Par ailleurs, le demandeur qui se limite à affirmer qu’il n’existerait pas de risque de fuite dans son chef et qu’il n’aurait « jamais eu un comportement laissant imaginer qu’il pourrait être amené à fuir le pays », ne soumet au tribunal aucun élément concluant quant à des attaches particulières au Luxembourg susceptible d’établir l’existence de garanties de représentation effectives propres à prévenir un risque de fuite conformément à l’article 125 de la loi du 29 août 2008, de sorte que le constat du ministre qu’il n’existe pas de mesure suffisante, mais moins coercitive qu’une mesure de placement, n’encourt aucune critique.
Il s’ensuit que le moyen afférent laisse d’être fondé.
En second lieu, le demandeur reproche au ministre de ne pas documenter de manière suffisante les démarches qu’il a accomplies en vue d’organiser son éloignement. Ainsi, la nécessité requise pour ordonner le placement ferait défaut.
Le délégué du gouvernement conclut au rejet du moyen.
Une décision de placement en rétention s’analysant en une mesure privative de liberté, il incombe aux autorités ministérielles d’organiser avec toutes les diligences requises l’éloignement de l’intéressée afin d’écourter au maximum son placement en rétention.
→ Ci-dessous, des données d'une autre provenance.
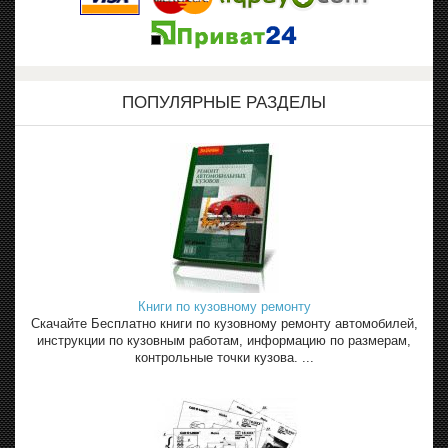
ПОПУЛЯРНЫЕ РАЗДЕЛЫ
Книги по кузовному ремонту
Скачайте Бесплатно книги по кузовному ремонту автомобилей,
инструкции по кузовным работам, информацию по размерам,
контрольные точки кузова. ...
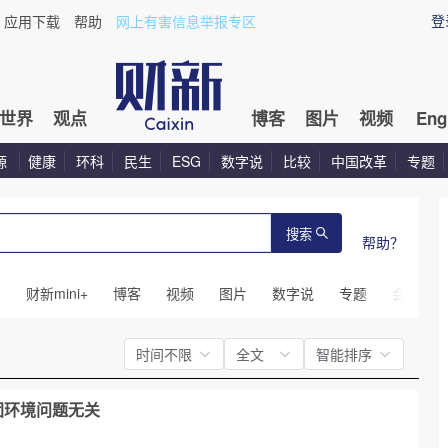
登
应用下载
帮助
网上有害信息举报专区
世界
观点
博客
图片
视频
Eng
源
健康
环科
民生
ESG
数字说
比较
中国改革
专题
搜索
帮助？
闻
财新mini+
博客
视频
图片
数字说
专题
会议
时间不限
全文
智能排序
团环境问题无关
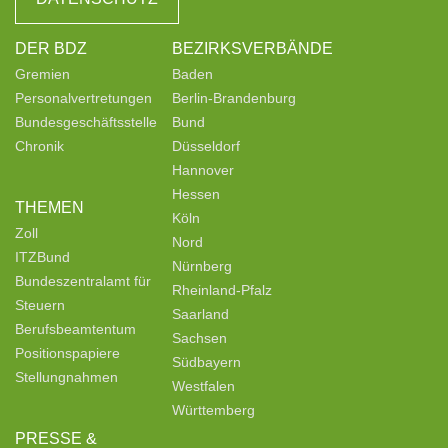
DER BDZ
BEZIRKSVERBÄNDE
Gremien
Baden
Personalvertretungen
Berlin-Brandenburg
Bundesgeschäftsstelle
Bund
Chronik
Düsseldorf
Hannover
Hessen
THEMEN
Köln
Zoll
Nord
ITZBund
Nürnberg
Bundeszentralamt für
Rheinland-Pfalz
Steuern
Saarland
Berufsbeamtentum
Sachsen
Positionspapiere
Südbayern
Stellungnahmen
Westfalen
Württemberg
PRESSE &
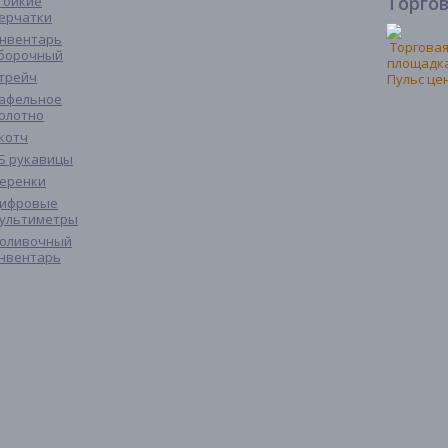
Торго
тойкие
ерчатки
нвентарь
борочный
трейч
афельное
олотно
котч
Б рукавицы
еренки
ифровые
ультиметры
оливочный
нвентарь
En l’espèce, il ressort des pièces versées en cause, et notamment du dossier administratif, que les autorités luxembourgeoises ont adressé un courrier en date du 12 mars 2013, soit le jour même de la notification de la mesure de placement, au Consulat de la République Algérienne Démocratique et Populaire afin que lesdites autorités procèdent à l’identification du demandeur de sorte que le tribunal est amené à conclure que des diligences suffisantes ont été entreprises par les autorités à cet égard.
En outre, si une prorogation d’une mesure de rétention est soumise à la condition qu’elle soit « nécessaire » afin de garantir que l’éloignement puisse être mené à bien, une première décision de placement en rétention n’est pas soumise à cette condition, de sorte que le moyen afférent laisse d’être pertinent.
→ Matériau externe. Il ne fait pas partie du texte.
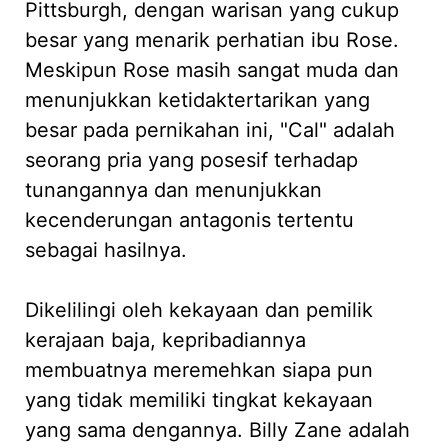
Pittsburgh, dengan warisan yang cukup
besar yang menarik perhatian ibu Rose.
Meskipun Rose masih sangat muda dan
menunjukkan ketidaktertarikan yang
besar pada pernikahan ini, "Cal" adalah
seorang pria yang posesif terhadap
tunangannya dan menunjukkan
kecenderungan antagonis tertentu
sebagai hasilnya.
Dikelilingi oleh kekayaan dan pemilik
kerajaan baja, kepribadiannya
membuatnya meremehkan siapa pun
yang tidak memiliki tingkat kekayaan
yang sama dengannya. Billy Zane adalah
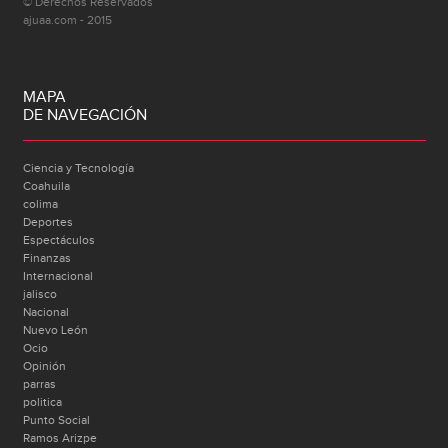
© Derechos Reservados
ajuaa.com - 2015
MAPA
DE NAVEGACIÓN
Ciencia y Tecnología
Coahuila
colima
Deportes
Espectáculos
Finanzas
Internacional
jalisco
Nacional
Nuevo León
Ocio
Opinión
parras
politica
Punto Social
Ramos Arizpe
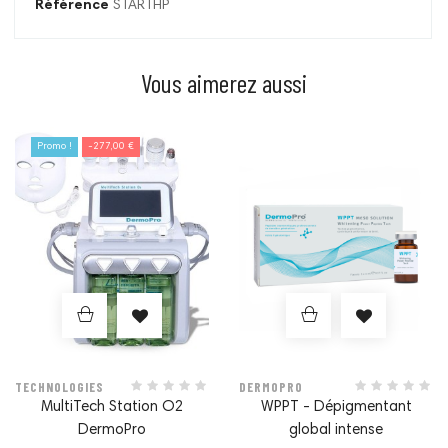
Référence
STARTHP
Vous aimerez aussi
Prix
Prix
Promo !
-277,00 €
TECHNOLOGIES
DERMOPRO
MultiTech Station O2
WPPT - Dépigmentant
DermoPro
global intense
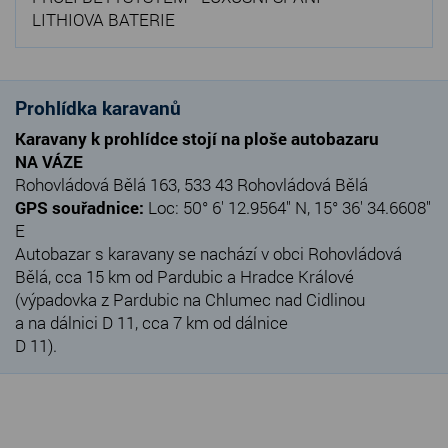
LITHIOVA BATERIE
Prohlídka karavanů
Karavany k prohlídce stojí na ploše autobazaru
NA VÁZE
Rohovládová Bělá 163, 533 43 Rohovládová Bělá
GPS souřadnice:
Loc: 50° 6' 12.9564" N, 15° 36' 34.6608"
E
Autobazar s karavany se nachází v obci Rohovládová
Bělá, cca 15 km od Pardubic a Hradce Králové
(výpadovka z Pardubic na Chlumec nad Cidlinou
a na dálnici D 11, cca 7 km od dálnice
D 11).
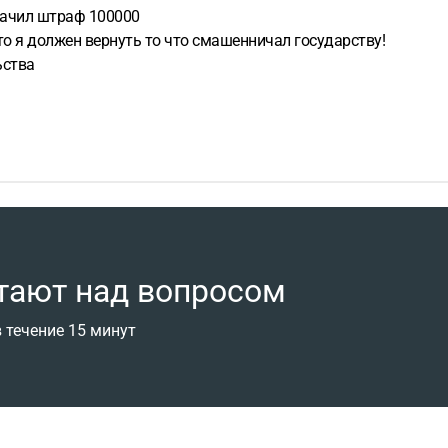
начил штраф 100000
о я должен вернуть то что смашенничал государству!
ьства
тают над вопросом
 течение 15 минут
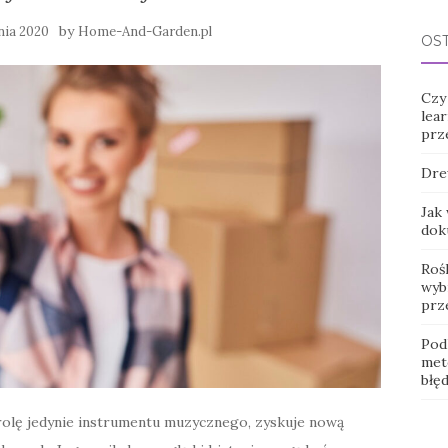
by
nia 2020
Home-And-Garden.pl
OS
Czy
lear
prz
Dre
Jak
dok
Roś
wybr
prz
Pod
met
błę
 rolę jedynie instrumentu muzycznego, zyskuje nową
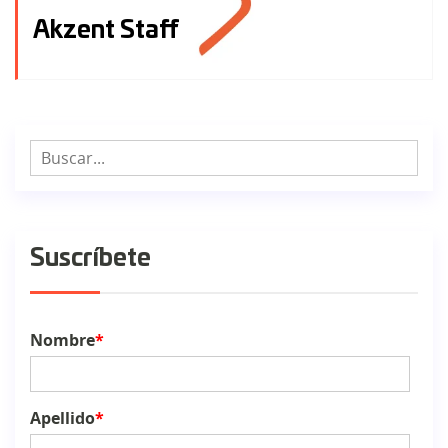
Akzent Staff
Suscríbete
Nombre
*
Apellido
*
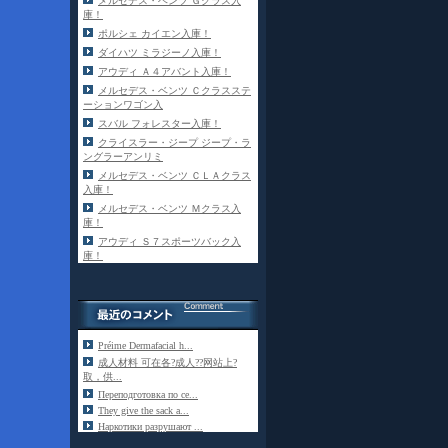
メルセデス・ベンツ Ｇクラス入
庫！
ポルシェ カイエン入庫！
ダイハツ ミラジーノ入庫！
アウディ Ａ４アバント入庫！
メルセデス・ベンツ Ｃクラスステ
ーションワゴン入
スバル フォレスター入庫！
クライスラー・ジープ ジープ・ラ
ングラーアンリミ
メルセデス・ベンツ ＣＬＡクラス
入庫！
メルセデス・ベンツ Ｍクラス入
庫！
アウディ Ｓ７スポーツバック入
庫！
Préime Dermafacial h...
成人材料 可在各?成人??网站上?
取，供...
Переподготовка по се...
They give the sack a...
Наркотики разрушают ...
Il suit de l’ensemble des considérations qui précèdent que le recours sous analyse est à rejeter comme n’étant pas fondé.
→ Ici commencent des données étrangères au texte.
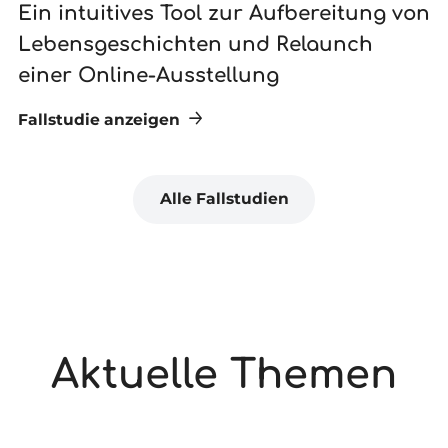
Ein intuitives Tool zur Aufbereitung von
N
Lebensgeschichten und Relaunch
G
einer Online-Ausstellung
Fallstudie anzeigen
Fa
Alle Fallstudien
Aktuelle Themen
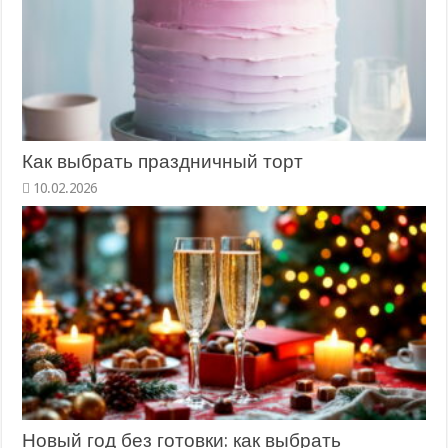
Как выбрать праздничный торт
10.02.2026
Новый год без готовки: как выбрать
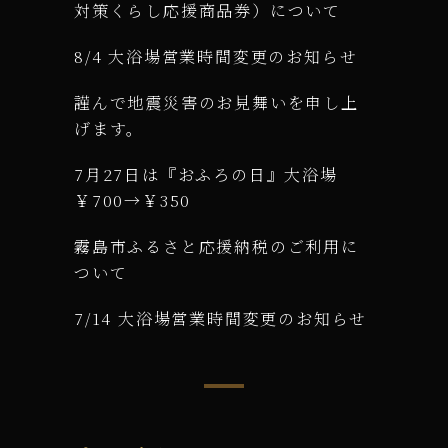
対策くらし応援商品券）について
8/4 大浴場営業時間変更のお知らせ
謹んで地震災害のお見舞いを申し上
げます。
7月27日は『おふろの日』大浴場
￥700→￥350
霧島市ふるさと応援納税のご利用に
ついて
7/14 大浴場営業時間変更のお知らせ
Par ces motifs, le tribunal administratif, deuxième chambre, statuant à l’égard de toutes les parties ;
reçoit le recours principal en réformation en la forme ;
au fond, le déclare non fondé et en déboute ;
dit qu’il n’y a pas lieu de statuer sur le recours subsidiaire en annulation ;
condamne le demandeur aux frais.
Ainsi jugé par :
Annick Braun, premier juge, Anne Gosset, juge, Paul Nourissier, juge et lu à l’audience publique du 4 avril 2013 par le premier juge en présence du greffier assumé Claudine Meili.